My site isn’t validating due to PHPSESSID being seen in the source code, however, this wasn’t happening just a few days ago and I’ve not done anything to cause this, as far as I am aware. My host also denies any knowledge of changing anything.
The PHPSESSID isn’t visible when I view the source of the pages myself, so it seems to be something to do with the interaction between my site and the validator. Any ideas how I can resolve it, I have trawled the internet and tried various settings on the server but to no avail.
I know that PHPSESSID is used when cookies are blocked, has the validator changed somehow?

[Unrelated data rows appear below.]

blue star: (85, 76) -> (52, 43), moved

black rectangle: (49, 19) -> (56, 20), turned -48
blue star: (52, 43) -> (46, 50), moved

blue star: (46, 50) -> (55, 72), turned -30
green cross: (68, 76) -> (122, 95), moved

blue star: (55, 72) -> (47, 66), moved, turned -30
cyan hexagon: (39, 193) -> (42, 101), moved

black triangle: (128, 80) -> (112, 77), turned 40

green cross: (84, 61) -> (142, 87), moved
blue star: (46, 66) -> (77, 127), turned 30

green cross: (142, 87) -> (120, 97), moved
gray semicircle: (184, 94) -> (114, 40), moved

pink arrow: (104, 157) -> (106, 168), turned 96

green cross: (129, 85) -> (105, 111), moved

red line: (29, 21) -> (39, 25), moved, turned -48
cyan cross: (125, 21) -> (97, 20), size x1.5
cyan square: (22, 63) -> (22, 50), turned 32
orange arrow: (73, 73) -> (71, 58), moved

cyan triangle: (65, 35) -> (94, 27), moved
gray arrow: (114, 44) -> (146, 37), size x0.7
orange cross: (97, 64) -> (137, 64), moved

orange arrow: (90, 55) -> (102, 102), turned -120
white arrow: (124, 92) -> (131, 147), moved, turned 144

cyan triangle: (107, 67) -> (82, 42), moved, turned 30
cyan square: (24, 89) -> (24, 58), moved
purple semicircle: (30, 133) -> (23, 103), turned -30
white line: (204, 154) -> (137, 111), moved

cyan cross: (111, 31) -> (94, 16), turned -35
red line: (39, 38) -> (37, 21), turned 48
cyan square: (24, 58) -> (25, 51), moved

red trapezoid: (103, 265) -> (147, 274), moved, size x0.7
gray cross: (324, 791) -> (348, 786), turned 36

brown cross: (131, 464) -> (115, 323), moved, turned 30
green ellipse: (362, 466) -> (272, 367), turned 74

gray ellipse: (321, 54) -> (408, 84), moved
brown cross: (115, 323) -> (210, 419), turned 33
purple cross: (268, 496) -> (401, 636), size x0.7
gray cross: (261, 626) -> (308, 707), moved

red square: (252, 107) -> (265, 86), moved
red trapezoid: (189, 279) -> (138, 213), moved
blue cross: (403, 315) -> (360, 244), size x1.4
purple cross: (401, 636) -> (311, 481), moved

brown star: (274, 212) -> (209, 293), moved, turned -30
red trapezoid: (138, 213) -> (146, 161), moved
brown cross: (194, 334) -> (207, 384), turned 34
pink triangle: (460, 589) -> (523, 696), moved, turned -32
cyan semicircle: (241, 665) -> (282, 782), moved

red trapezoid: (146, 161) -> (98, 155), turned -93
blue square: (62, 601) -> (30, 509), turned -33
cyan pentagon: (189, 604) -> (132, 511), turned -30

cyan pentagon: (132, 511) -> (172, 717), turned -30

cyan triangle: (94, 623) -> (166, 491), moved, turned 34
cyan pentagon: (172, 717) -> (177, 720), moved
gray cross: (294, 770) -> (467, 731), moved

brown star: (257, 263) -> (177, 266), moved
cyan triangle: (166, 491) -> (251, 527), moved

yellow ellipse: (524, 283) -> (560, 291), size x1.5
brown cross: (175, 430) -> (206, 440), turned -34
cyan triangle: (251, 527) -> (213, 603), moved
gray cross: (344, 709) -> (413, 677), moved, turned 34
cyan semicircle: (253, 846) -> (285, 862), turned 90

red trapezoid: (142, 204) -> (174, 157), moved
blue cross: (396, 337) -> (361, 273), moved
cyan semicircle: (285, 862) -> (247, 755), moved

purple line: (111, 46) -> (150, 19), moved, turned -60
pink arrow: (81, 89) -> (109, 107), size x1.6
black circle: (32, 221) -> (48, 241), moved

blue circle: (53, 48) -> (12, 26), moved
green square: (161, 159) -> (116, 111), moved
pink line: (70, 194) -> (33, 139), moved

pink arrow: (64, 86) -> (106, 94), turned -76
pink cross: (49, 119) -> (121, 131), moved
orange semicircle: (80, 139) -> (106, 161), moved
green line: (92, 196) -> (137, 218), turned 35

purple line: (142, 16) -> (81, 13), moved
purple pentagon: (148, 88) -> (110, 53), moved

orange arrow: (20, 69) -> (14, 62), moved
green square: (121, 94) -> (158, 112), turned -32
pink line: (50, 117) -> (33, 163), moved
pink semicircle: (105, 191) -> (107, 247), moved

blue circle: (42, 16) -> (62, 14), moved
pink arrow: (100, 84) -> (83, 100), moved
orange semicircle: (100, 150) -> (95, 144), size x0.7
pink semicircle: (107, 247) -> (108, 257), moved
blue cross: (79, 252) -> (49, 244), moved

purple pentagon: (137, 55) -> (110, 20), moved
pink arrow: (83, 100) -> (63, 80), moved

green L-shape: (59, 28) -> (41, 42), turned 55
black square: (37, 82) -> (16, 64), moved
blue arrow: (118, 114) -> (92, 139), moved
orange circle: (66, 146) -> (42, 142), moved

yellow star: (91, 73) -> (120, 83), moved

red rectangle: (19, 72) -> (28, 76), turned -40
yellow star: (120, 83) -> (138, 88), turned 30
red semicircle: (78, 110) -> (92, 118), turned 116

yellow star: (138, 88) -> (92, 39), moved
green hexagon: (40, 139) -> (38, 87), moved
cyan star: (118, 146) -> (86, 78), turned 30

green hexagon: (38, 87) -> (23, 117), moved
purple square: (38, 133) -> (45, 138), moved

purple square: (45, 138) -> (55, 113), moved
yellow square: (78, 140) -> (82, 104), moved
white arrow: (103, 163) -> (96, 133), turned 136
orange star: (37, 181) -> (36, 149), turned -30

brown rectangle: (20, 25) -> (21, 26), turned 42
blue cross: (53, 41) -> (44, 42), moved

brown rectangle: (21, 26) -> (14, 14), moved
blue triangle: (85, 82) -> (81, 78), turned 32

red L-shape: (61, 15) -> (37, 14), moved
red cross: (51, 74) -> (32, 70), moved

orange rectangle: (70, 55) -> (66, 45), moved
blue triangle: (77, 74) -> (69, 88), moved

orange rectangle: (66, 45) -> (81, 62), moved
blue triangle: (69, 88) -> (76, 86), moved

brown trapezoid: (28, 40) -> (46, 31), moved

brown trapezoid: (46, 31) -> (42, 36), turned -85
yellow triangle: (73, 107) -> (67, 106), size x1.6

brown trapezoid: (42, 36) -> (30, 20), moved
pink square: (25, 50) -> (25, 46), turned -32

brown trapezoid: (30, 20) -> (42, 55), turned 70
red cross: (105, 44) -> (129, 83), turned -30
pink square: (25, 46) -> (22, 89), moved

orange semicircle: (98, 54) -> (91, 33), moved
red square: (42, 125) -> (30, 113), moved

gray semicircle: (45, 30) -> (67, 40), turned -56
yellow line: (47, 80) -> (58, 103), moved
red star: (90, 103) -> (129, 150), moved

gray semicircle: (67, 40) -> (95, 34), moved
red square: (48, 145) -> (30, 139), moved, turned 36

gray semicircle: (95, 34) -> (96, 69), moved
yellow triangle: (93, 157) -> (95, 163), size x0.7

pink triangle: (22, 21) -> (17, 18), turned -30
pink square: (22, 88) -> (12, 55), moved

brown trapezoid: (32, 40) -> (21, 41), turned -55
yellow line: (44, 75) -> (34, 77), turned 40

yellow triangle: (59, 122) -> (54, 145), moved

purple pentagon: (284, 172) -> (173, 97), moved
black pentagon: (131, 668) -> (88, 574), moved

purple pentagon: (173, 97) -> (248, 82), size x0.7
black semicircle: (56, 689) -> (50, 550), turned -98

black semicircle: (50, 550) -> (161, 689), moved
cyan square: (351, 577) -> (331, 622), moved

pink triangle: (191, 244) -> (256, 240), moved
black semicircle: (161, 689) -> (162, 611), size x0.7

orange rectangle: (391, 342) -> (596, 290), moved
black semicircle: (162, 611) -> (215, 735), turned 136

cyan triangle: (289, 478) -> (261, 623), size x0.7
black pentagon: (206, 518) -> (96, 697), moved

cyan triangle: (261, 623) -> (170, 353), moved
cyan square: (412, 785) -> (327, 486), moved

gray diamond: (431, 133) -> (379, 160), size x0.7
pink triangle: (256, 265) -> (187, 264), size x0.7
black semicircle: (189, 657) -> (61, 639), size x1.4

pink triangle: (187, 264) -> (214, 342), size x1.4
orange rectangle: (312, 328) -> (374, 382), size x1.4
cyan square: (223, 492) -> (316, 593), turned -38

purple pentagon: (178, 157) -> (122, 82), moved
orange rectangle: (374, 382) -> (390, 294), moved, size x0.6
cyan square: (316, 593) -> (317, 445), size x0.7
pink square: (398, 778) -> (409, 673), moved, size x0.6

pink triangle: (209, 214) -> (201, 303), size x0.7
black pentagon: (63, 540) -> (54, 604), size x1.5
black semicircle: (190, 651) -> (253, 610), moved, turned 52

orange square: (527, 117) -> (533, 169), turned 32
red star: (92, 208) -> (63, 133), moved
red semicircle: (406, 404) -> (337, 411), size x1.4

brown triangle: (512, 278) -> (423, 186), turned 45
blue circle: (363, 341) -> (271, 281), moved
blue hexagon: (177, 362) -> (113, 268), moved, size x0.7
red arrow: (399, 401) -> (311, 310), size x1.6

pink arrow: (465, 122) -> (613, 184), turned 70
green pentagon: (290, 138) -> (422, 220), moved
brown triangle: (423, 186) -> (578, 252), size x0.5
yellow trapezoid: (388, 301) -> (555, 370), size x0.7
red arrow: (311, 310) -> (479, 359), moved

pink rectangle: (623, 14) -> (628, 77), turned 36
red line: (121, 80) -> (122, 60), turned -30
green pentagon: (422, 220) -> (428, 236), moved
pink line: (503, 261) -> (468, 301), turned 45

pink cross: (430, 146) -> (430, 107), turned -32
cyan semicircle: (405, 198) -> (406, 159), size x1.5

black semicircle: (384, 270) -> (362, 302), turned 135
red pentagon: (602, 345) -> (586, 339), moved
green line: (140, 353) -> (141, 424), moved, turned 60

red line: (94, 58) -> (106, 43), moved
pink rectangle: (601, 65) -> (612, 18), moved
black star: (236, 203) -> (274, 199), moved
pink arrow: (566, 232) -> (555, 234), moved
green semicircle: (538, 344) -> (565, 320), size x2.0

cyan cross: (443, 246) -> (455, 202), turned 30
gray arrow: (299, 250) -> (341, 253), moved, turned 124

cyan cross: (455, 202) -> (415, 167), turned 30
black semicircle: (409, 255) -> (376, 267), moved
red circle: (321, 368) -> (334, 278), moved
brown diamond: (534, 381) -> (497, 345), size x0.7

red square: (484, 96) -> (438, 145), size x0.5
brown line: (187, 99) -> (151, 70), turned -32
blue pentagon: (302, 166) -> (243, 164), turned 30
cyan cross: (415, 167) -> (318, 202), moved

I realise there are other validation issues on there as well but I know how to fix those and will be doing so over the coming days.
Thanks for any advice.
The site is http://www.fantasy-f1-league.com/info.php (that’s a PHP info page, the site is without the file name at the end)
It’s the
session.use_trans_sidoption, which tells PHP to persist the session ID via non-cookie means. That means PHP will be parseing your page, looking for ANY links and forms, and adding the session ID as a query parameter and/or hidden form field.trans_sid is a nasty security risk if you’re doing anything “important”,b ecause it DOES transmit the session ID around in URLs, means it’s utterly trivial to hijack someone’s session, and the session ID will also leak out to other sites in HTTP REFERERS and whatnot.